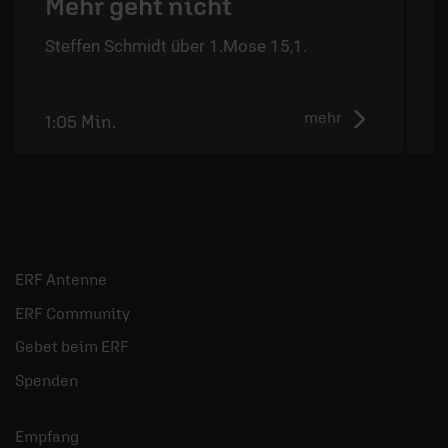
Mehr geht nicht
Steffen Schmidt über 1.Mose 15,1.
S
mehr
1:05 Min.
1
ERF Antenne
ERF Community
Gebet beim ERF
Spenden
Empfang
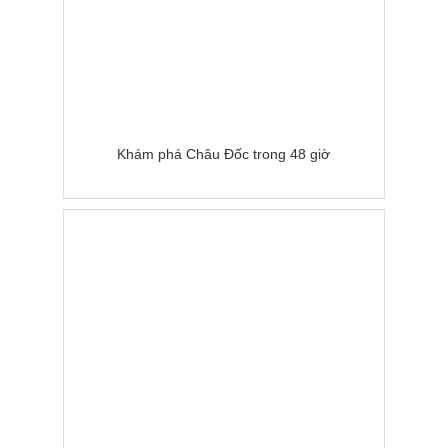
Khám phá Châu Đốc trong 48 giờ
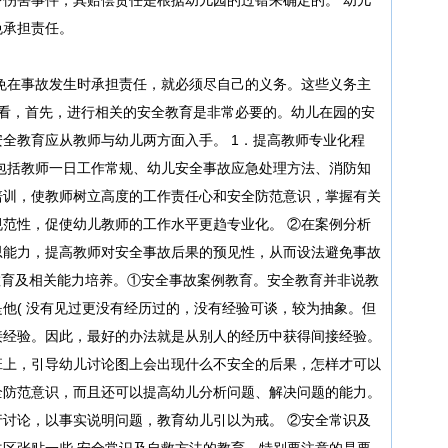
免承担责任。
在事故发生时承担责任，就必须尽自己的义务。这些义务主
来看，首先，进行相关的安全教育是非常必要的。幼儿在园的安
全教育应从教师与幼儿两方面入手。 1．提高教师专业化程
包括教师一日工作常规、幼儿安全事故应急处理方法、消防知
培训，使教师树立高度的工作责任心和安全防范意识，掌握有关
范性，促使幼儿教师的工作水平更趋专业化。 ②在案例分析
思能力，提高教师对安全事故后果的预见性，从而设法避免事故
教育及相关能力培养。①安全事故案例教育。安全教育并非说教
他( 没有见过更没有经历过的，没有经验可谈，较为抽象。但
接经验。因此，最好的办法就是从别人的经历中获得间接经验。
班上，引导幼儿讨论图上会出现什么不安全的后果，怎样才可以
全防范意识，而且还可以提高幼儿分析问题、解决问题的能力。
讨论，以事实说明问题，教育幼儿引以为戒。 ②安全常识及
区张贴一些 安全常识及自救方法的教育。特别要注意的是要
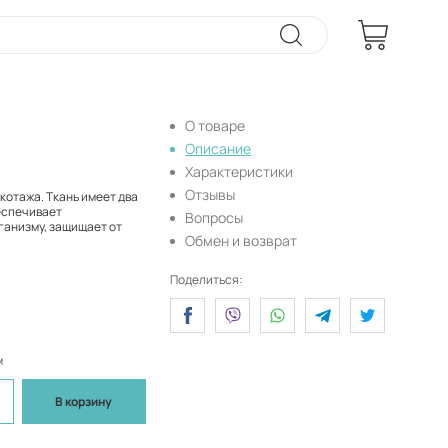
О товаре
Описание
Характеристики
Отзывы
котажа. Ткань имеет два
беспечивает
Вопросы
ганизму, защищает от
Обмен и возврат
Поделиться:
м
В корзину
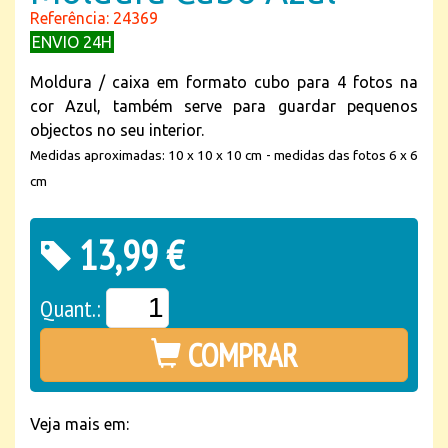
Referência: 24369
ENVIO 24H
Moldura / caixa em formato cubo para 4 fotos na
cor Azul, também serve para guardar pequenos
objectos no seu interior.
Medidas aproximadas: 10 x 10 x 10 cm - medidas das fotos 6 x 6
cm
13,99 €
Quant.:
COMPRAR
Veja mais em:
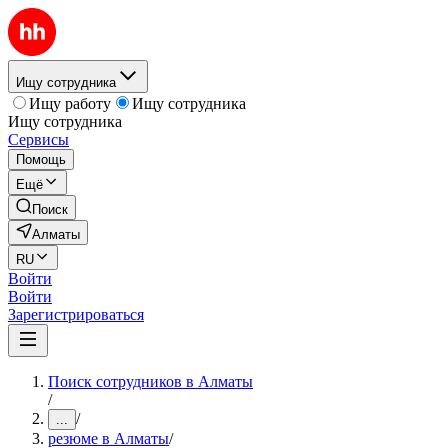
Ищу сотрудника
Ищу работу
Ищу сотрудника
Ищу сотрудника
Сервисы
Помощь
Ещё
Поиск
Алматы
RU
Войти
Войти
Зарегистрироваться
Поиск сотрудников в Алматы
/
/
...
резюме в Алматы
/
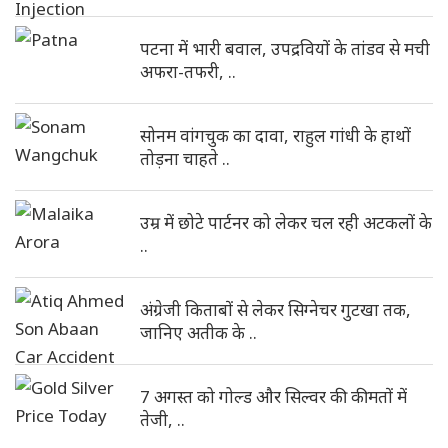
पटना में भारी बवाल, उपद्रवियों के तांडव से मची
अफरा-तफरी, ..
सोनम वांगचुक का दावा, राहुल गांधी के हाथों
तोड़ना चाहते ..
उम्र में छोटे पार्टनर को लेकर चल रही अटकलों के
..
अंग्रेजी किताबों से लेकर सिग्नेचर गुटखा तक,
जानिए अतीक के ..
7 अगस्त को गोल्ड और सिल्वर की कीमतों में
तेजी, ..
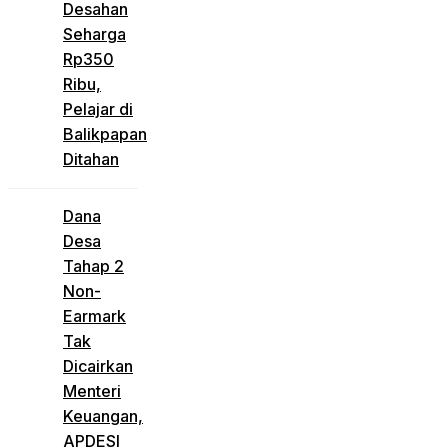
Desahan
Seharga
Rp350
Ribu,
Pelajar di
Balikpapan
Ditahan
Dana
Desa
Tahap 2
Non-
Earmark
Tak
Dicairkan
Menteri
Keuangan,
APDESI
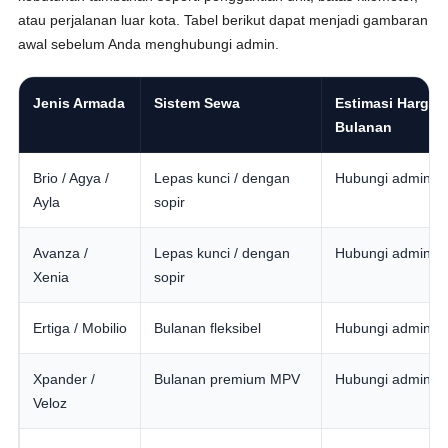
atau perjalanan luar kota. Tabel berikut dapat menjadi gambaran
awal sebelum Anda menghubungi admin.
Jenis Armada
Sistem Sewa
Estimasi Harga
Bulanan
Brio / Agya /
Lepas kunci / dengan
Hubungi admin
Ayla
sopir
Avanza /
Lepas kunci / dengan
Hubungi admin
Xenia
sopir
Ertiga / Mobilio
Bulanan fleksibel
Hubungi admin
Xpander /
Bulanan premium MPV
Hubungi admin
Veloz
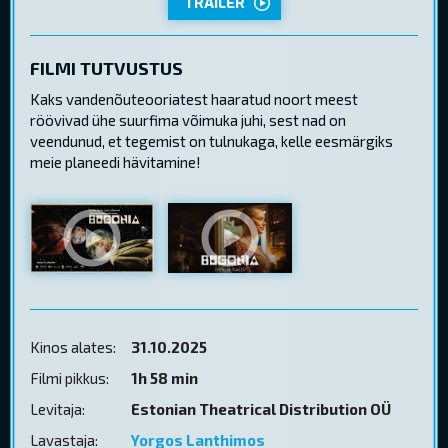
TRAILER
FILMI TUTVUSTUS
Kaks vandenõuteooriatest haaratud noort meest
röövivad ühe suurfima võimuka juhi, sest nad on
veendunud, et tegemist on tulnukaga, kelle eesmärgiks
meie planeedi hävitamine!
Kinos alates:
31.10.2025
Filmi pikkus:
1h 58 min
Levitaja:
Estonian Theatrical Distribution OÜ
Lavastaja:
Yorgos Lanthimos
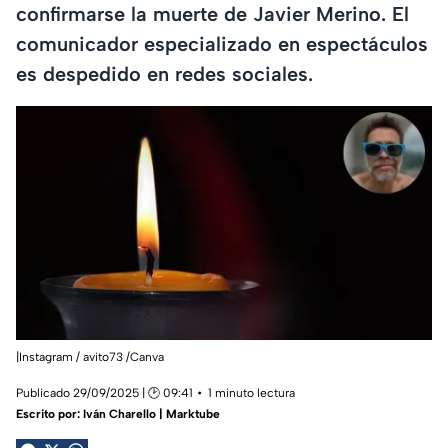
confirmarse la muerte de Javier Merino. El
comunicador especializado en espectáculos
es despedido en redes sociales.
|Instagram / avito73 /Canva
Publicado 29/09/2025 | 🕑 09:41
1 minuto lectura
Escrito por:
Iván Charello | Marktube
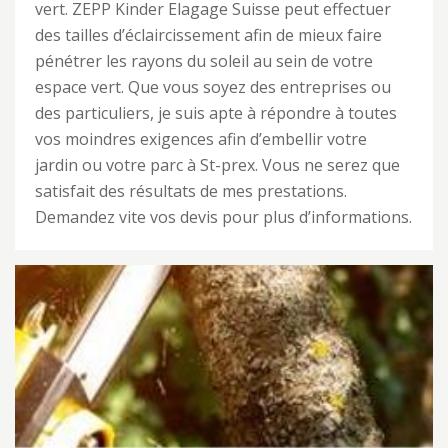
vert. ZEPP Kinder Elagage Suisse peut effectuer
des tailles d’éclaircissement afin de mieux faire
pénétrer les rayons du soleil au sein de votre
espace vert. Que vous soyez des entreprises ou
des particuliers, je suis apte à répondre à toutes
vos moindres exigences afin d’embellir votre
jardin ou votre parc à St-prex. Vous ne serez que
satisfait des résultats de mes prestations.
Demandez vite vos devis pour plus d’informations.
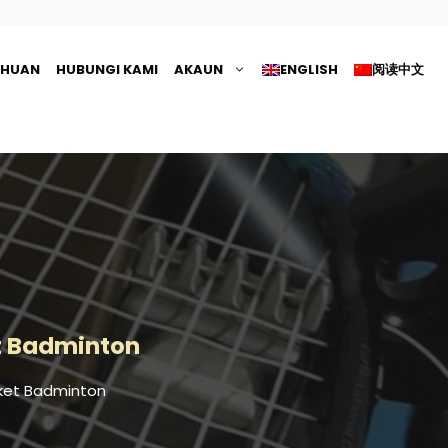
AHUAN
HUBUNGI KAMI
AKAUN
ENGLISH
阅读中文
t Badminton
ket Badminton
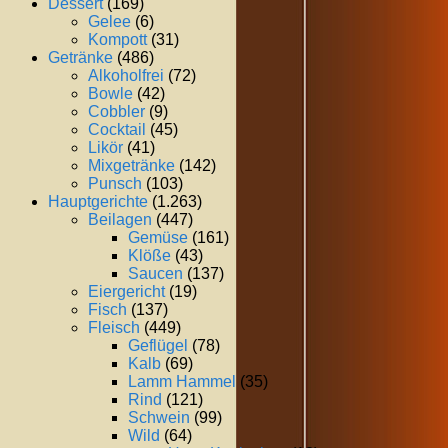
Dessert
(169)
Gelee
(6)
Kompott
(31)
Getränke
(486)
Alkoholfrei
(72)
Bowle
(42)
Cobbler
(9)
Cocktail
(45)
Likör
(41)
Mixgetränke
(142)
Punsch
(103)
Hauptgerichte
(1.263)
Beilagen
(447)
Gemüse
(161)
Klöße
(43)
Saucen
(137)
Eiergericht
(19)
Fisch
(137)
Fleisch
(449)
Geflügel
(78)
Kalb
(69)
Lamm Hammel
(35)
Rind
(121)
Schwein
(99)
Wild
(64)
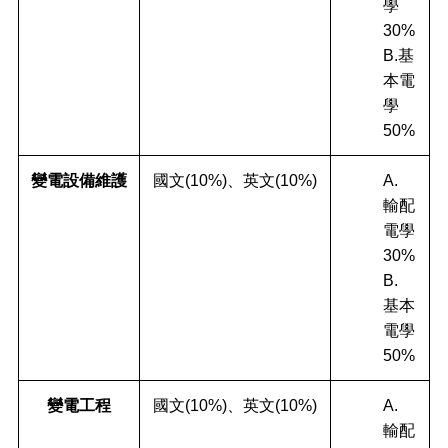
學
30%
B.基
本電
學
50%
變電設備維護
國文(10%)、英文(10%)
A.
輸配
電學
30%
B.
基本
電學
50%
變電工程
國文(10%)、英文(10%)
A.
輸配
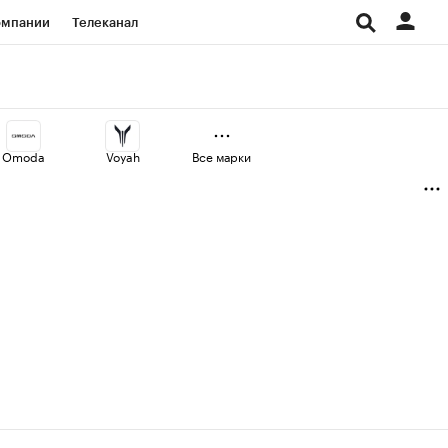
омпании
Телеканал
изионеры
дования
Omoda
Voyah
Все марки
Проверка контрагентов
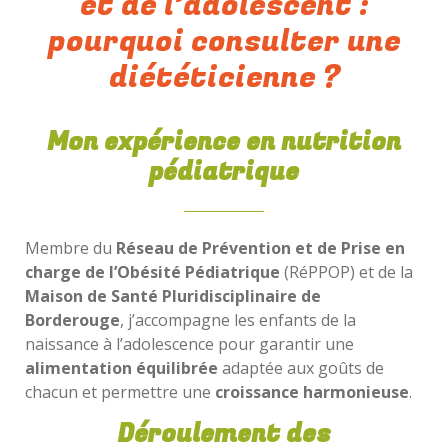
et de l’adolescent :
pourquoi consulter une
diététicienne ?
Mon expérience en nutrition
pédiatrique
Membre du
Réseau de Prévention et de Prise en
charge de l’Obésité Pédiatrique
(RéPPOP) et de la
Maison de Santé Pluridisciplinaire de
Borderouge
, j’accompagne les enfants de la
naissance à l’adolescence pour garantir une
alimentation équilibrée
adaptée aux goûts de
chacun et permettre une
croissance harmonieuse
.
Déroulement des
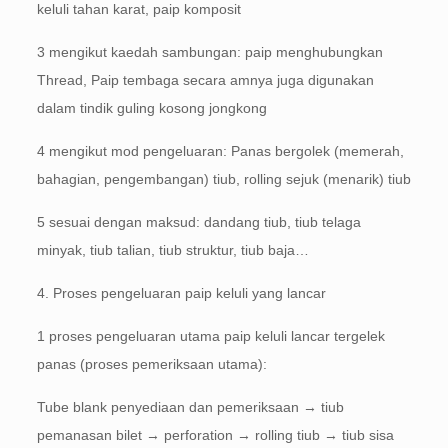
keluli tahan karat, paip komposit
3 mengikut kaedah sambungan: paip menghubungkan
Thread, Paip tembaga secara amnya juga digunakan
dalam tindik guling kosong jongkong
4 mengikut mod pengeluaran: Panas bergolek (memerah,
bahagian, pengembangan) tiub, rolling sejuk (menarik) tiub
5 sesuai dengan maksud: dandang tiub, tiub telaga
minyak, tiub talian, tiub struktur, tiub baja…
4. Proses pengeluaran paip keluli yang lancar
1 proses pengeluaran utama paip keluli lancar tergelek
panas (proses pemeriksaan utama):
Tube blank penyediaan dan pemeriksaan → tiub
pemanasan bilet → perforation → rolling tiub → tiub sisa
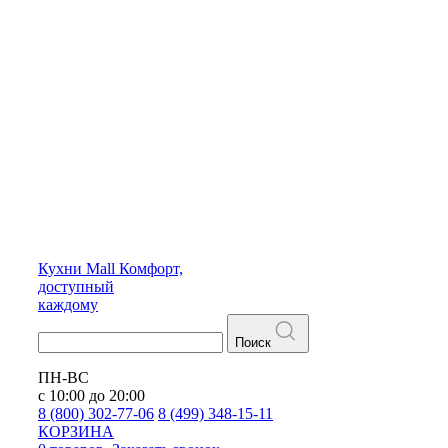
Кухни
Mall
Комфорт,
доступный
каждому
Поиск
ПН-ВС
с 10:00 до 20:00
8 (800) 302-77-06
8 (499) 348-15-11
КОРЗИНА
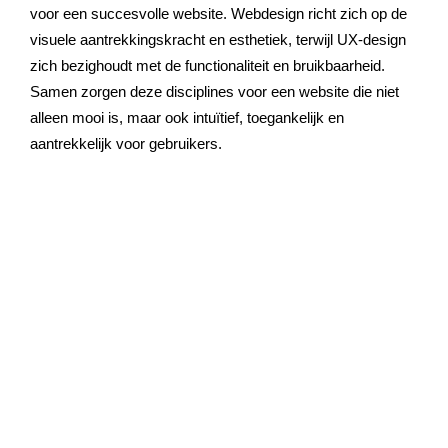
voor een succesvolle website. Webdesign richt zich op de
visuele aantrekkingskracht en esthetiek, terwijl UX-design
zich bezighoudt met de functionaliteit en bruikbaarheid.
Samen zorgen deze disciplines voor een website die niet
alleen mooi is, maar ook intuïtief, toegankelijk en
aantrekkelijk voor gebruikers.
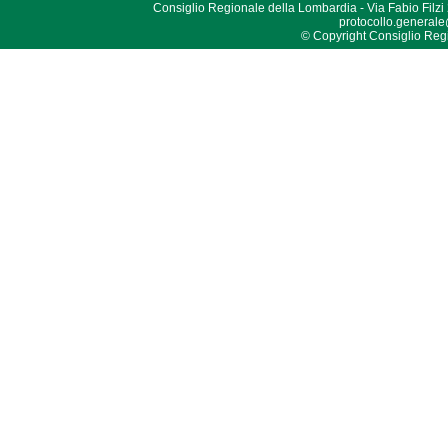
Consiglio Regionale della Lombardia - Via Fabio Filzi
protocollo.generale
© Copyright Consiglio Region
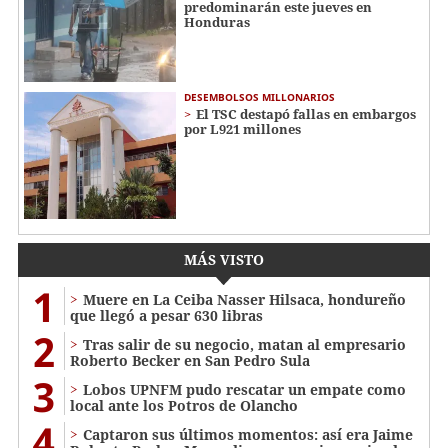
predominarán este jueves en
Honduras
DESEMBOLSOS MILLONARIOS
El TSC destapó fallas en embargos
por L921 millones
MÁS VISTO
1
Muere en La Ceiba Nasser Hilsaca, hondureño
que llegó a pesar 630 libras
2
Tras salir de su negocio, matan al empresario
Roberto Becker en San Pedro Sula
3
Lobos UPNFM pudo rescatar un empate como
local ante los Potros de Olancho
4
Captaron sus últimos momentos: así era Jaime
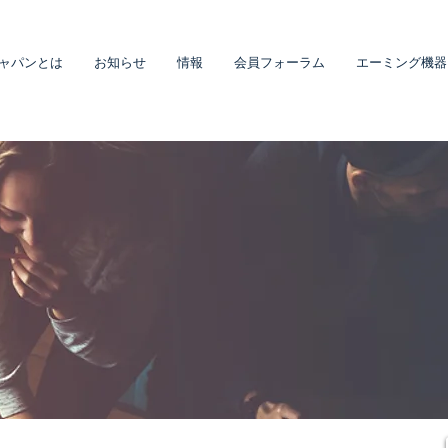
ャパンとは
お知らせ
情報
会員フォーラム
エーミング機器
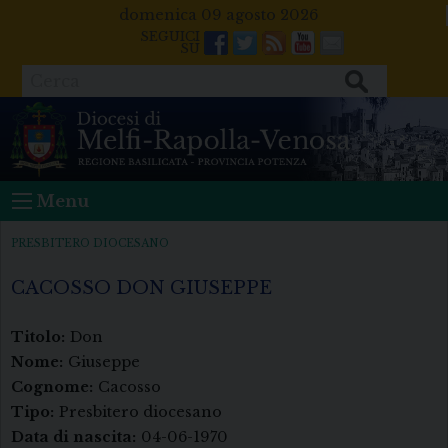
Skip
domenica 09 agosto 2026
to
Facebook
Twitter
Feeds
Youtube
Mail
content
Cerca
Menu
PRESBITERO DIOCESANO
CACOSSO DON GIUSEPPE
Titolo:
Don
Nome:
Giuseppe
Cognome:
Cacosso
Tipo:
Presbitero diocesano
Data di nascita:
04-06-1970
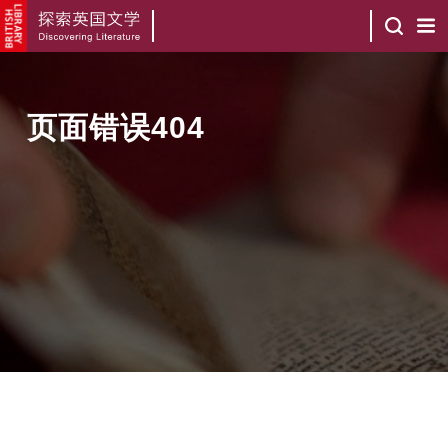
页面错误404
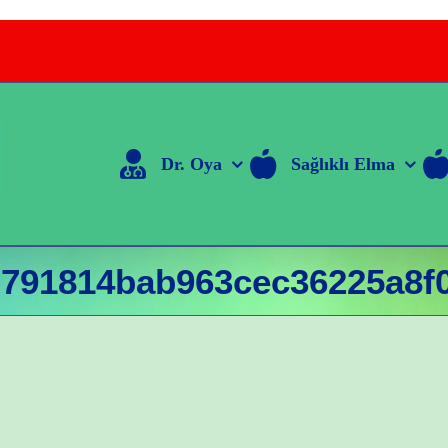
Dr. Oya
Sağlıklı Elma
791814bab963cec36225a8f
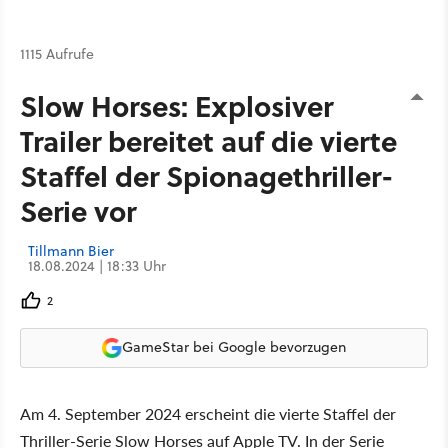
1115 Aufrufe
Slow Horses: Explosiver
Trailer bereitet auf die vierte
Staffel der Spionagethriller-
Serie vor
Tillmann Bier
18.08.2024 | 18:33 Uhr
2
GameStar bei Google bevorzugen
Am 4. September 2024 erscheint die vierte Staffel der
Thriller-Serie Slow Horses auf Apple TV. In der Serie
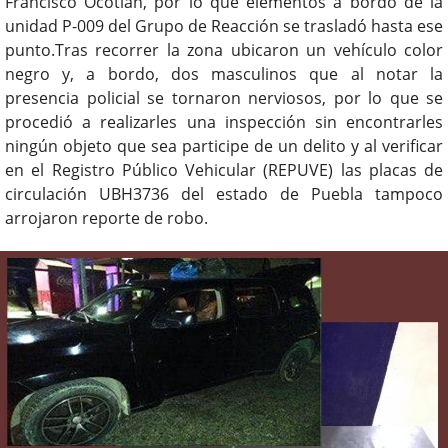
Francisco Ocotlán, por lo que elementos a bordo de la
unidad P-009 del Grupo de Reacción se trasladó hasta ese
punto.Tras recorrer la zona ubicaron un vehículo color
negro y, a bordo, dos masculinos que al notar la
presencia policial se tornaron nerviosos, por lo que se
procedió a realizarles una inspección sin encontrarles
ningún objeto que sea participe de un delito y al verificar
en el Registro Público Vehicular (REPUVE) las placas de
circulación UBH3736 del estado de Puebla tampoco
arrojaron reporte de robo.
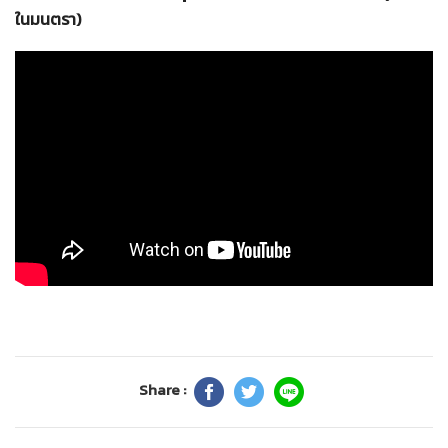
ในมนตรา)
Share :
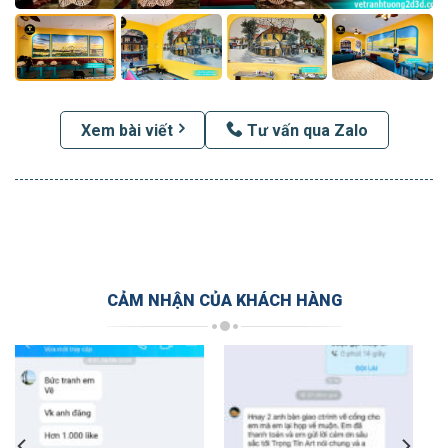
Xem bài viết
Tư vấn qua Zalo
CẢM NHẬN CỦA KHÁCH HÀNG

──────────────────────────────

What the task asks >> Look above for the line with "Medidas aproximadas: 10" and the line with "जानिए अतीक के ..", then copy exactly the lines from the first through the second, both kept, with no pictures.

The completed task >>
Medidas aproximadas: 10 x 10 x 10 cm - medidas das fotos 6 x 6
cm
13,99 €
Quant.:
COMPRAR
Veja mais em:
Ищу сотрудника
Ищу работу
Ищу сотрудника
Ищу сотрудника
Сервисы
Помощь
Ещё
Поиск
Алматы
RU
Войти
Войти
Зарегистрироваться
Поиск сотрудников в Алматы
/
/
...
резюме в Алматы
/
पटना में भारी बवाल, उपद्रवियों के तांडव से मची
अफरा-तफरी, ..
सोनम वांगचुक का दावा, राहुल गांधी के हाथों
तोड़ना चाहते ..
उम्र में छोटे पार्टनर को लेकर चल रही अटकलों के
..
अंग्रेजी किताबों से लेकर सिग्नेचर गुटखा तक,
जानिए अतीक के ..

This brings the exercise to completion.